*** Opening DATA RECORDS ***

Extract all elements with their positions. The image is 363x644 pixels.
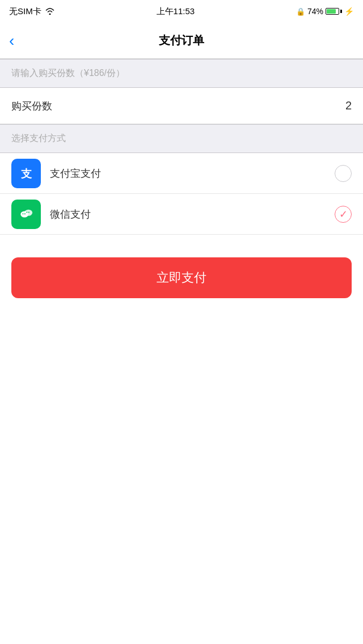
pay-button-container: 立即支付 [0, 235, 363, 310]
check-icon: ✓ [339, 209, 348, 219]
alipay-radio[interactable] [335, 165, 352, 182]
svg-point-7 [26, 211, 27, 213]
alipay-icon: 支 [11, 159, 41, 188]
status-left: 无SIM卡 [9, 6, 55, 17]
svg-point-6 [24, 213, 26, 214]
wechat-radio[interactable]: ✓ [335, 206, 352, 223]
sim-text: 无SIM卡 [9, 6, 41, 17]
alipay-label: 支付宝支付 [50, 167, 335, 180]
quantity-value: 2 [345, 99, 352, 112]
quantity-placeholder: 请输入购买份数（¥186/份） [11, 68, 125, 78]
battery-icon [326, 8, 342, 15]
quantity-row: 购买份数 2 [0, 88, 363, 124]
wechat-icon [11, 200, 41, 229]
quantity-input-section[interactable]: 请输入购买份数（¥186/份） [0, 59, 363, 88]
svg-point-5 [22, 213, 23, 214]
payment-header-text: 选择支付方式 [11, 133, 66, 143]
quantity-label: 购买份数 [11, 99, 52, 113]
wechat-label: 微信支付 [50, 207, 335, 221]
pay-now-button[interactable]: 立即支付 [11, 257, 352, 298]
back-button[interactable]: ‹ [9, 33, 14, 49]
svg-point-8 [28, 211, 29, 213]
lock-icon: 🔒 [296, 7, 305, 16]
status-bar: 无SIM卡 上午11:53 🔒 74% ⚡ [0, 0, 363, 23]
nav-bar: ‹ 支付订单 [0, 23, 363, 59]
battery-percent: 74% [307, 7, 323, 16]
alipay-option[interactable]: 支 支付宝支付 [0, 153, 363, 194]
status-right: 🔒 74% ⚡ [296, 7, 354, 16]
payment-section-header: 选择支付方式 [0, 124, 363, 153]
status-time: 上午11:53 [157, 6, 195, 17]
wifi-icon [45, 7, 55, 16]
svg-text:支: 支 [20, 168, 32, 180]
nav-title: 支付订单 [159, 33, 204, 48]
charging-icon: ⚡ [344, 7, 354, 16]
wechat-option[interactable]: 微信支付 ✓ [0, 194, 363, 235]
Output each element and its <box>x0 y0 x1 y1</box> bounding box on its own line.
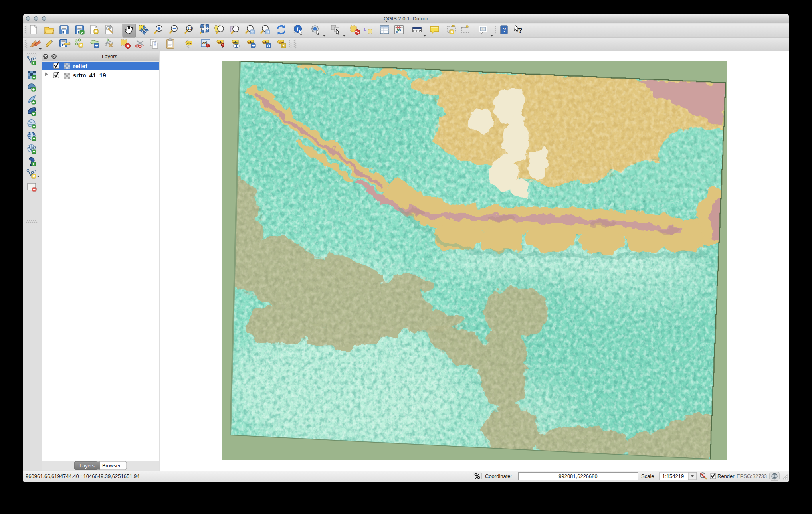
svg-text:1:1: 1:1 <box>187 26 192 30</box>
svg-text:srtm_41_19: srtm_41_19 <box>73 72 106 79</box>
svg-text:?: ? <box>518 27 522 34</box>
svg-text:?: ? <box>503 26 506 33</box>
svg-text:T: T <box>482 27 484 31</box>
svg-text:ab: ab <box>202 41 207 45</box>
svg-text:Layers: Layers <box>79 463 95 469</box>
svg-text:ε: ε <box>364 25 366 32</box>
svg-text:relief: relief <box>73 63 88 69</box>
svg-text:1:154219: 1:154219 <box>662 473 684 479</box>
svg-text:ab: ab <box>218 40 222 44</box>
svg-text:i: i <box>297 26 299 32</box>
svg-text:Browser: Browser <box>102 463 121 469</box>
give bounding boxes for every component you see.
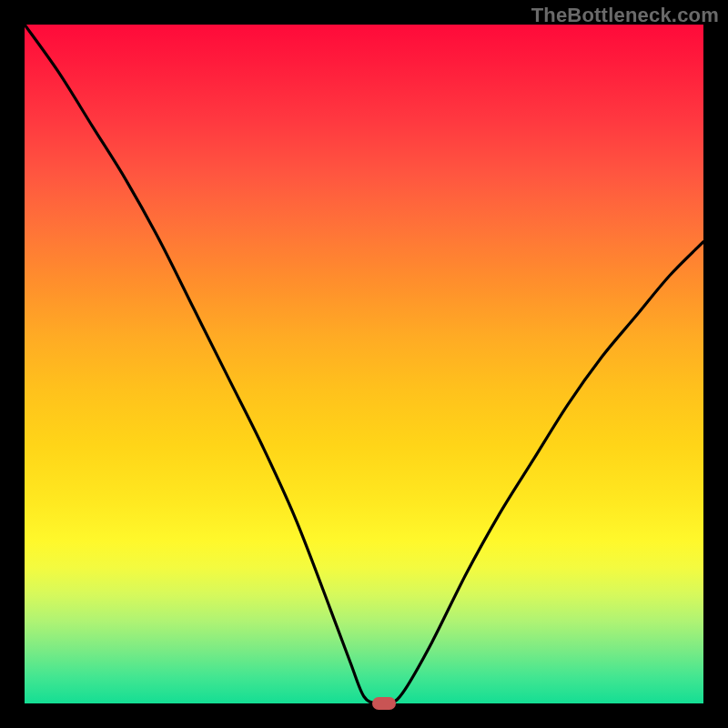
curve-path: [25, 25, 703, 703]
chart-stage: TheBottleneck.com: [0, 0, 728, 728]
bottleneck-curve: [25, 25, 703, 703]
optimal-marker: [372, 697, 396, 710]
watermark-text: TheBottleneck.com: [531, 4, 719, 27]
plot-area: [25, 25, 703, 703]
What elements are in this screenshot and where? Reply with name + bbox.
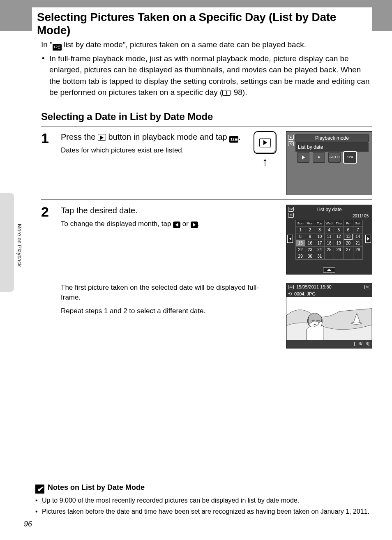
calendar-grid: SunMonTueWedThuFriSat 1234567 8910111213… [295, 220, 363, 260]
title-banner: Selecting Pictures Taken on a Specific D… [0, 0, 392, 31]
intro-bullet: In full-frame playback mode, just as wit… [41, 53, 372, 98]
size-icon: M [364, 285, 370, 289]
page-number: 96 [24, 520, 32, 528]
note-item: Up to 9,000 of the most recently recorde… [35, 496, 372, 505]
calendar-month: 2011/ 05 [286, 213, 372, 220]
screen-title: Playback mode [295, 134, 369, 143]
back-icon: ⟲ [288, 141, 294, 146]
result-text-1: The first picture taken on the selected … [61, 283, 278, 303]
step-number: 1 [41, 131, 56, 145]
screen-photo-preview: 12 15/05/2011 15:30 M ⟲ 0004. JPG ★ [286, 283, 372, 348]
playback-button-figure: ↑ [250, 131, 280, 168]
calendar-icon: 12 [53, 44, 62, 51]
arrow-up-icon: ↑ [262, 156, 268, 168]
calendar-icon: 12 [229, 136, 238, 143]
step-number: 2 [41, 205, 56, 219]
battery-icon: [ [354, 341, 355, 347]
mode-star: ★ [313, 152, 325, 163]
side-tab [0, 193, 14, 292]
step-2: 2 Tap the desired date. To change the di… [41, 205, 372, 275]
play-icon: ▸ [288, 135, 294, 140]
mode-play [297, 152, 309, 163]
check-icon: ✔ [35, 485, 44, 494]
counter-current: 4/ [359, 341, 362, 347]
screen-calendar: 12 ⟲ List by date 2011/ 05 SunMonTueWedT… [286, 205, 372, 275]
month-prev [287, 235, 293, 243]
page-title: Selecting Pictures Taken on a Specific D… [32, 7, 372, 39]
section-label: More on Playback [16, 224, 23, 267]
step-2-heading: Tap the desired date. [61, 205, 281, 217]
calendar-icon: 12 [288, 207, 294, 212]
back-icon: ⟲ [288, 213, 294, 218]
photo-filename: 0004. JPG [294, 291, 316, 298]
step-1-heading: Press the button in playback mode and ta… [61, 131, 245, 143]
step-1: 1 Press the button in playback mode and … [41, 131, 372, 195]
subheading: Selecting a Date in List by Date Mode [41, 110, 372, 124]
note-item: Pictures taken before the date and time … [35, 507, 372, 516]
notes-section: ✔Notes on List by Date Mode Up to 9,000 … [35, 483, 372, 518]
result-text-2: Repeat steps 1 and 2 to select a differe… [61, 306, 278, 316]
screen-playback-mode: ▸ ⟲ Playback mode List by date ★ AUTO 12… [286, 131, 372, 195]
calendar-icon: 12 [288, 285, 294, 289]
notes-title: Notes on List by Date Mode [48, 483, 145, 492]
screen-subtitle: List by date [295, 143, 369, 152]
arrow-left-icon [173, 222, 180, 228]
intro-text: In "12 list by date mode", pictures take… [41, 39, 372, 51]
month-next [365, 235, 371, 243]
play-icon [98, 134, 106, 141]
step-1-sub: Dates for which pictures exist are liste… [61, 145, 245, 156]
counter-total: 4] [366, 341, 369, 347]
arrow-right-icon [191, 222, 198, 228]
photo-datetime: 15/05/2011 15:30 [296, 284, 332, 291]
mode-list-by-date: 12≡ [344, 152, 356, 163]
step-2-sub: To change the displayed month, tap or . [61, 219, 281, 229]
mode-auto: AUTO [328, 152, 341, 163]
back-icon: ⟲ [288, 291, 292, 298]
calendar-title: List by date [286, 205, 372, 213]
photo-illustration [286, 297, 372, 342]
manual-icon [222, 90, 231, 96]
expand-icon [323, 268, 335, 272]
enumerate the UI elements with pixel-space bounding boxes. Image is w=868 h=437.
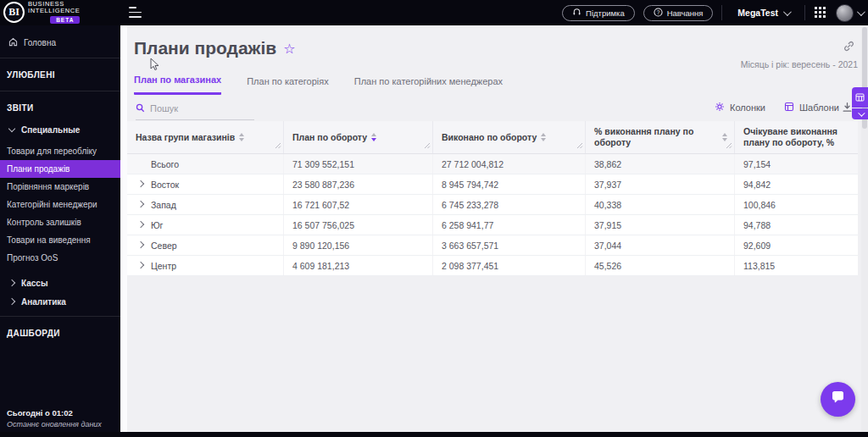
table-row[interactable]: Запад 16 721 607,52 6 745 233,278 40,338… — [127, 195, 858, 215]
table-row-total[interactable]: Всього 71 309 552,151 27 712 004,812 38,… — [127, 154, 858, 174]
resize-handle[interactable] — [424, 141, 431, 152]
workspace-dropdown[interactable]: MegaTest — [731, 8, 796, 18]
search-icon — [136, 101, 145, 116]
column-header-percent-plan[interactable]: % виконання плану по обороту — [586, 121, 735, 153]
sidebar-item-report[interactable]: Контроль залишків — [0, 213, 120, 231]
chevron-down-icon — [857, 8, 865, 16]
brand-logo[interactable]: BI BUSINESS INTELLIGENCE BETA — [3, 1, 122, 25]
last-update-info: Сьогодні о 01:02 Останнє оновлення даних — [7, 408, 102, 429]
page-title: Плани продажів — [134, 38, 276, 58]
sidebar-group-special[interactable]: Специальные — [0, 120, 120, 139]
resize-handle[interactable] — [275, 141, 281, 152]
beta-badge: BETA — [50, 16, 80, 24]
period-label: Місяць і рік: вересень - 2021 — [741, 59, 858, 69]
question-circle-icon: ? — [654, 8, 663, 19]
expand-row-icon[interactable] — [137, 180, 144, 187]
sort-icon[interactable] — [541, 133, 546, 141]
flyout-collapse-button[interactable] — [852, 108, 868, 119]
sidebar-toggle-icon[interactable] — [129, 7, 142, 18]
column-header-plan-turnover[interactable]: План по обороту — [284, 121, 433, 153]
resize-handle[interactable] — [726, 141, 732, 152]
user-menu[interactable] — [836, 4, 863, 22]
sidebar-group-kassy[interactable]: Кассы — [0, 274, 120, 292]
report-tabs: План по магазинах План по категоріях Пла… — [134, 75, 503, 95]
template-icon — [784, 102, 794, 113]
sidebar-group-analytics[interactable]: Аналитика — [0, 292, 120, 311]
expand-row-icon[interactable] — [137, 201, 144, 207]
chat-button[interactable] — [821, 382, 855, 417]
table-row[interactable]: Север 9 890 120,156 3 663 657,571 37,044… — [127, 235, 858, 256]
sidebar-item-report-selected[interactable]: Плани продажів — [0, 160, 120, 178]
plans-table: Назва групи магазинів План по обороту Ви… — [127, 121, 858, 276]
sidebar-item-report[interactable]: Товари на виведення — [0, 231, 120, 249]
columns-button[interactable]: Колонки — [715, 102, 765, 113]
tab-plan-by-stores[interactable]: План по магазинах — [134, 75, 221, 95]
sidebar-section-reports[interactable]: ЗВІТИ — [0, 97, 120, 119]
tab-plan-by-categories[interactable]: План по категоріях — [247, 75, 329, 95]
view-flyout — [852, 87, 868, 119]
gear-icon — [715, 102, 725, 113]
search-input[interactable] — [150, 103, 243, 113]
last-update-caption: Останнє оновлення даних — [7, 420, 102, 429]
chat-bubble-icon — [830, 390, 846, 408]
headset-icon — [572, 8, 581, 19]
table-row[interactable]: Центр 4 609 181,213 2 098 377,451 45,526… — [127, 256, 858, 276]
chevron-right-icon — [8, 279, 15, 286]
avatar — [836, 4, 854, 22]
favorite-star-icon[interactable]: ☆ — [283, 41, 295, 57]
sidebar-section-dashboards[interactable]: ДАШБОРДИ — [0, 322, 120, 344]
scrollbar[interactable] — [861, 25, 868, 432]
apps-grid-icon[interactable] — [814, 6, 827, 19]
templates-button[interactable]: Шаблони — [784, 102, 839, 113]
sidebar: Головна УЛЮБЛЕНІ ЗВІТИ Специальные Товар… — [0, 25, 120, 437]
sidebar-item-report[interactable]: Прогноз OoS — [0, 249, 120, 267]
tab-plan-by-category-managers[interactable]: План по категорійних менеджерах — [354, 75, 503, 95]
expand-row-icon[interactable] — [137, 241, 144, 248]
table-row[interactable]: Восток 23 580 887,236 8 945 794,742 37,9… — [127, 174, 858, 195]
brand-logo-icon: BI — [3, 2, 25, 23]
sort-icon[interactable] — [239, 133, 244, 141]
sidebar-item-report[interactable]: Товари для переобліку — [0, 142, 120, 160]
svg-text:?: ? — [656, 8, 659, 14]
last-update-time: Сьогодні о 01:02 — [7, 408, 102, 418]
column-header-actual-turnover[interactable]: Виконано по обороту — [433, 121, 586, 153]
support-button[interactable]: Підтримка — [562, 5, 635, 21]
resize-handle[interactable] — [576, 141, 583, 152]
expand-row-icon[interactable] — [137, 221, 144, 228]
column-header-store-group[interactable]: Назва групи магазинів — [127, 121, 284, 153]
training-button[interactable]: ? Навчання — [643, 5, 714, 21]
main-content: Плани продажів ☆ Місяць і рік: вересень … — [127, 25, 861, 432]
sidebar-item-report[interactable]: Порівняння маркерів — [0, 178, 120, 196]
sidebar-item-home[interactable]: Головна — [0, 32, 120, 53]
sidebar-section-favorites[interactable]: УЛЮБЛЕНІ — [0, 64, 120, 86]
chevron-right-icon — [8, 298, 15, 305]
table-row[interactable]: Юг 16 507 756,025 6 258 941,77 37,915 94… — [127, 215, 858, 235]
table-view-icon[interactable] — [852, 87, 868, 108]
sort-desc-icon[interactable] — [371, 133, 376, 141]
brand-name-line2: INTELLIGENCE — [28, 8, 80, 14]
chevron-down-icon — [783, 8, 792, 16]
column-header-expected-percent[interactable]: Очікуване виконання плану по обороту, % — [735, 121, 858, 153]
copy-link-icon[interactable] — [843, 41, 854, 54]
topbar: BI BUSINESS INTELLIGENCE BETA Підтримка … — [0, 0, 868, 25]
table-header-row: Назва групи магазинів План по обороту Ви… — [127, 121, 858, 154]
sidebar-item-report[interactable]: Категорійні менеджери — [0, 196, 120, 213]
search-box — [136, 101, 254, 120]
expand-row-icon[interactable] — [137, 262, 144, 268]
chevron-down-icon — [8, 124, 15, 131]
home-icon — [8, 37, 18, 48]
chevron-down-icon — [858, 109, 865, 116]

*** Closing DATA RECORDS ***

AIM OF THE TASK: From the listing above, copy every line where the string "даних" is found.

WRITTEN ANSWER:
last-update-info: Сьогодні о 01:02 Останнє оновлення даних — [7, 408, 102, 429]
last-update-caption: Останнє оновлення даних — [7, 420, 102, 429]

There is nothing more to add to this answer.